┌──

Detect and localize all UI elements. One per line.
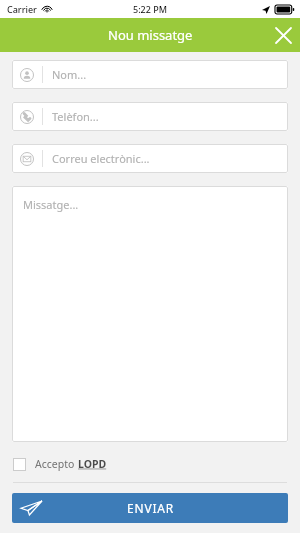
staticText: Missatge...	[23, 197, 79, 212]
button[interactable]: Nom...	[12, 60, 288, 89]
staticText: LOPD	[78, 457, 107, 471]
button[interactable]: ENVIAR	[12, 493, 288, 523]
staticText: Nom...	[52, 67, 87, 82]
button[interactable]: Accepto	[13, 454, 107, 474]
button[interactable]: Missatge...	[12, 186, 288, 442]
staticText: Accepto	[35, 457, 78, 471]
button[interactable]: Close	[266, 18, 300, 52]
staticText: Correu electrònic...	[52, 151, 150, 166]
button[interactable]: Telèfon...	[12, 102, 288, 131]
staticText: ENVIAR	[127, 500, 174, 516]
staticText: Telèfon...	[52, 109, 99, 124]
staticText: Carrier	[7, 3, 37, 15]
staticText: 5:22 PM	[133, 3, 167, 15]
button[interactable]: Correu electrònic...	[12, 144, 288, 173]
staticText: Nou missatge	[108, 26, 193, 44]
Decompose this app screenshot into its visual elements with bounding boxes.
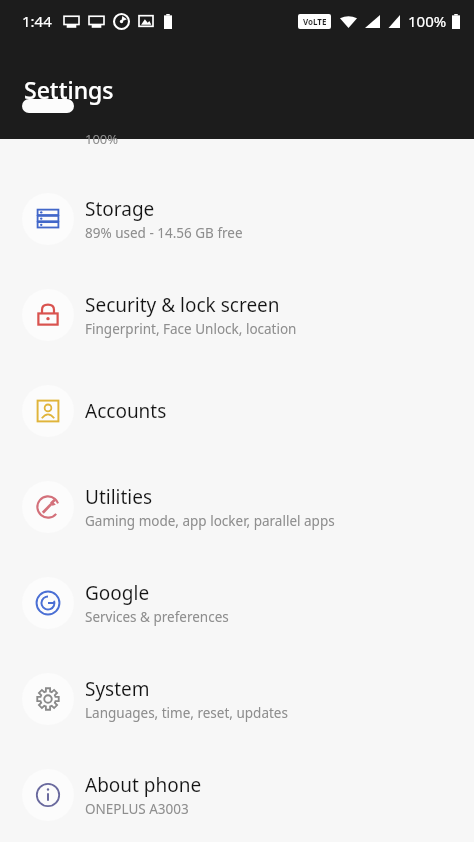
- button[interactable]: Google: [0, 571, 474, 634]
- staticText: 1:44: [22, 11, 52, 31]
- other: System: [22, 673, 74, 725]
- staticText: 100%: [408, 11, 447, 31]
- staticText: 89% used - 14.56 GB free: [85, 224, 243, 242]
- other: Storage: [22, 193, 74, 245]
- button[interactable]: About phone: [0, 763, 474, 826]
- staticText: Google: [85, 580, 150, 606]
- other: About phone: [22, 769, 74, 821]
- button[interactable]: System: [0, 667, 474, 730]
- other: Utilities: [22, 481, 74, 533]
- other: Accounts: [22, 385, 74, 437]
- button[interactable]: Accounts: [0, 379, 474, 442]
- staticText: Gaming mode, app locker, parallel apps: [85, 512, 335, 530]
- staticText: 100%: [85, 130, 119, 144]
- staticText: Security & lock screen: [85, 292, 280, 318]
- staticText: Settings: [24, 74, 114, 105]
- button[interactable]: Utilities: [0, 475, 474, 538]
- other: Google: [22, 577, 74, 629]
- other: Security: [22, 289, 74, 341]
- button[interactable]: Storage: [0, 187, 474, 250]
- staticText: About phone: [85, 772, 202, 798]
- staticText: System: [85, 676, 150, 702]
- staticText: Utilities: [85, 484, 153, 510]
- staticText: Accounts: [85, 398, 167, 424]
- staticText: Services & preferences: [85, 608, 229, 626]
- staticText: Languages, time, reset, updates: [85, 704, 288, 722]
- staticText: Fingerprint, Face Unlock, location: [85, 320, 297, 338]
- staticText: VoLTE: [303, 16, 327, 27]
- staticText: Storage: [85, 196, 155, 222]
- staticText: ONEPLUS A3003: [85, 800, 189, 818]
- button[interactable]: Security: [0, 283, 474, 346]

└──

> WHAT IS REQUIRED
Transcribe all data precisely. Pictures are not copied.

> ANSWER FOR THE TASK
Detect and localize all UI elements. One per line.
staticText: Missatge...	[23, 197, 79, 212]
button[interactable]: Nom...	[12, 60, 288, 89]
staticText: LOPD	[78, 457, 107, 471]
button[interactable]: ENVIAR	[12, 493, 288, 523]
staticText: Nom...	[52, 67, 87, 82]
button[interactable]: Accepto	[13, 454, 107, 474]
button[interactable]: Missatge...	[12, 186, 288, 442]
staticText: Accepto	[35, 457, 78, 471]
button[interactable]: Close	[266, 18, 300, 52]
staticText: Correu electrònic...	[52, 151, 150, 166]
button[interactable]: Telèfon...	[12, 102, 288, 131]
staticText: ENVIAR	[127, 500, 174, 516]
staticText: Telèfon...	[52, 109, 99, 124]
staticText: Carrier	[7, 3, 37, 15]
staticText: 5:22 PM	[133, 3, 167, 15]
button[interactable]: Correu electrònic...	[12, 144, 288, 173]
staticText: Nou missatge	[108, 26, 193, 44]
Decompose this app screenshot into its visual elements with bounding boxes.
- button[interactable]: Google: [0, 571, 474, 634]
- staticText: 1:44: [22, 11, 52, 31]
- other: System: [22, 673, 74, 725]
- staticText: 100%: [408, 11, 447, 31]
- staticText: 89% used - 14.56 GB free: [85, 224, 243, 242]
- other: Storage: [22, 193, 74, 245]
- button[interactable]: About phone: [0, 763, 474, 826]
- staticText: Google: [85, 580, 150, 606]
- other: About phone: [22, 769, 74, 821]
- button[interactable]: System: [0, 667, 474, 730]
- other: Utilities: [22, 481, 74, 533]
- other: Accounts: [22, 385, 74, 437]
- button[interactable]: Accounts: [0, 379, 474, 442]
- staticText: Gaming mode, app locker, parallel apps: [85, 512, 335, 530]
- staticText: 100%: [85, 130, 119, 144]
- staticText: Security & lock screen: [85, 292, 280, 318]
- staticText: Settings: [24, 74, 114, 105]
- button[interactable]: Utilities: [0, 475, 474, 538]
- other: Google: [22, 577, 74, 629]
- other: Security: [22, 289, 74, 341]
- button[interactable]: Storage: [0, 187, 474, 250]
- staticText: About phone: [85, 772, 202, 798]
- staticText: System: [85, 676, 150, 702]
- staticText: Utilities: [85, 484, 153, 510]
- staticText: Accounts: [85, 398, 167, 424]
- staticText: Services & preferences: [85, 608, 229, 626]
- staticText: Languages, time, reset, updates: [85, 704, 288, 722]
- staticText: Fingerprint, Face Unlock, location: [85, 320, 297, 338]
- staticText: VoLTE: [303, 16, 327, 27]
- staticText: Storage: [85, 196, 155, 222]
- staticText: ONEPLUS A3003: [85, 800, 189, 818]
- button[interactable]: Security: [0, 283, 474, 346]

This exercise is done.